**Try it**
Copy every line from the records below that holds the word "DEMO".

**Document layout analysis data**
----------

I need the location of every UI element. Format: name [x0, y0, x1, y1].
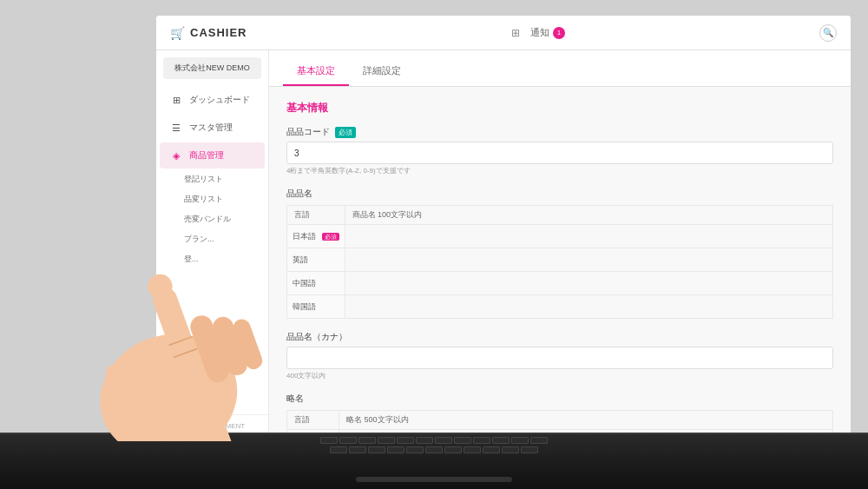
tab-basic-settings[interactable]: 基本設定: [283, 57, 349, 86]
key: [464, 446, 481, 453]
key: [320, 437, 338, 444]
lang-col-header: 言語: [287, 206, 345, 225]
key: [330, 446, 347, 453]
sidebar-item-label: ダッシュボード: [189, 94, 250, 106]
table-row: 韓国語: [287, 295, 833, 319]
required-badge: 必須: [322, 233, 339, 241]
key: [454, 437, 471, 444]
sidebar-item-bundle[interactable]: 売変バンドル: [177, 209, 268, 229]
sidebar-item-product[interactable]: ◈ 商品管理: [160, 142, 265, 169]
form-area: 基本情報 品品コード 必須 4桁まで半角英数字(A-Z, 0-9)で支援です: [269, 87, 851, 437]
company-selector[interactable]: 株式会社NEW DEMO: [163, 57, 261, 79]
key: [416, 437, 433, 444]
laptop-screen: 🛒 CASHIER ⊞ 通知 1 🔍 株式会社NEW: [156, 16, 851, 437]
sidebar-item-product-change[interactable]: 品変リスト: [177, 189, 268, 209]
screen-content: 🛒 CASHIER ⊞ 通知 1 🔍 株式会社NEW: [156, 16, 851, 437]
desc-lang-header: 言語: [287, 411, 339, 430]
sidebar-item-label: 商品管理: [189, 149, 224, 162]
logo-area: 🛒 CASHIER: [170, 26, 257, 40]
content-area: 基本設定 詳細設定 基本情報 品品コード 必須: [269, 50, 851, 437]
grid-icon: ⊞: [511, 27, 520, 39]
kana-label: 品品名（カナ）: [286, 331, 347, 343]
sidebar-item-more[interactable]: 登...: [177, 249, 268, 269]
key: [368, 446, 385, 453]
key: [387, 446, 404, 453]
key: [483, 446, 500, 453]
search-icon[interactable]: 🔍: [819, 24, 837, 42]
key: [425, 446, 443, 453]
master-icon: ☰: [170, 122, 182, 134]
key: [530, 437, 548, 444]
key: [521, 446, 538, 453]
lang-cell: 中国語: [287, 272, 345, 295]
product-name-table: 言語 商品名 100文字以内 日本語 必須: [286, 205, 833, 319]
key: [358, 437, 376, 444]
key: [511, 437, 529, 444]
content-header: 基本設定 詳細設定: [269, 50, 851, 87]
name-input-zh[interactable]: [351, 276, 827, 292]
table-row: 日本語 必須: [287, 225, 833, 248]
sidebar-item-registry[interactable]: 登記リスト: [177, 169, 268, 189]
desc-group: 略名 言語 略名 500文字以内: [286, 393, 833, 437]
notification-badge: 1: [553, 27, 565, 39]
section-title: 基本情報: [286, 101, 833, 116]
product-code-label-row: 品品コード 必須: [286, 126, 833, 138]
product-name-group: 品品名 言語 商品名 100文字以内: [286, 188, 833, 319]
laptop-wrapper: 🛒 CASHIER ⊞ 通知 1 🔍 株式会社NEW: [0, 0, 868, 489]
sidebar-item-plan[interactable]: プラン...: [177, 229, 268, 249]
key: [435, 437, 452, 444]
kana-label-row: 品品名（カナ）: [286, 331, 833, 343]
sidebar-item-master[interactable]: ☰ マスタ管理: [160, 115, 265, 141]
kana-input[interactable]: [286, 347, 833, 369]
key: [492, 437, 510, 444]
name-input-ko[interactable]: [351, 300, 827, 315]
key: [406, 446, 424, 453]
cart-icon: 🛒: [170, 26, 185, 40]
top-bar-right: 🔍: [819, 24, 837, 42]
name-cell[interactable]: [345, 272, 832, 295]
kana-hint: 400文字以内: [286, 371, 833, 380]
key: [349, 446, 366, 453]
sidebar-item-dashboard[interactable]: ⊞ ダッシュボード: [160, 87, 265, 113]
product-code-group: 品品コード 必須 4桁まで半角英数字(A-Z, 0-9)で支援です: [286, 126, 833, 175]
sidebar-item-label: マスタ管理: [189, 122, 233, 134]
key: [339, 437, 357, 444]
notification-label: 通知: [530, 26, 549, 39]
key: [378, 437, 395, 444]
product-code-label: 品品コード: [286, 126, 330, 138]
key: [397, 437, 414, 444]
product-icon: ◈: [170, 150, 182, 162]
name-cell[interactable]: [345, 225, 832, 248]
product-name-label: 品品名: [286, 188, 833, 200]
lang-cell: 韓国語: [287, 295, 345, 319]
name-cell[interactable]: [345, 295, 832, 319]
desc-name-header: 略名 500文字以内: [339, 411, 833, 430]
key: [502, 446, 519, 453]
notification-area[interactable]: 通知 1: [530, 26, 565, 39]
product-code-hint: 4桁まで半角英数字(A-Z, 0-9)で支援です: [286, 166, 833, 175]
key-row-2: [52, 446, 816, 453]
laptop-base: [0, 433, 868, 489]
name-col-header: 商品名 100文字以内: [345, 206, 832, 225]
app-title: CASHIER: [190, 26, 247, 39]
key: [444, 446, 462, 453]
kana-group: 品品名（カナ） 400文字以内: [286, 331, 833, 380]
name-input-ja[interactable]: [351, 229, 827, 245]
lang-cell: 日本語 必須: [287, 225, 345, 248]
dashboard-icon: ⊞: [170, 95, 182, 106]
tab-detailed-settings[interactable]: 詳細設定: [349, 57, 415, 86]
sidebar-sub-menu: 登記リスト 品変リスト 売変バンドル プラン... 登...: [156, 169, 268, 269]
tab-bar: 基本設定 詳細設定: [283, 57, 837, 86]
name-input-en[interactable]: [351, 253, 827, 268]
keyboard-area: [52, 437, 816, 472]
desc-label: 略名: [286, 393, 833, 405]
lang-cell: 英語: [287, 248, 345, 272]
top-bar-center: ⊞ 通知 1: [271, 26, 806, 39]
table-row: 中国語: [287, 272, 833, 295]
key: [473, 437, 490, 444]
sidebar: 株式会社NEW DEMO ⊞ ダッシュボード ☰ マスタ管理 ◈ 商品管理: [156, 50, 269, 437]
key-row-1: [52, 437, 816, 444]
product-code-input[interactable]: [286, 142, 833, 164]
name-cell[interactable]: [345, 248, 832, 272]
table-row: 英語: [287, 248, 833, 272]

----------

**Exercise response**
company-selector[interactable]: 株式会社NEW DEMO: [163, 57, 261, 79]
sidebar: 株式会社NEW DEMO ⊞ ダッシュボード ☰ マスタ管理 ◈ 商品管理: [156, 50, 269, 437]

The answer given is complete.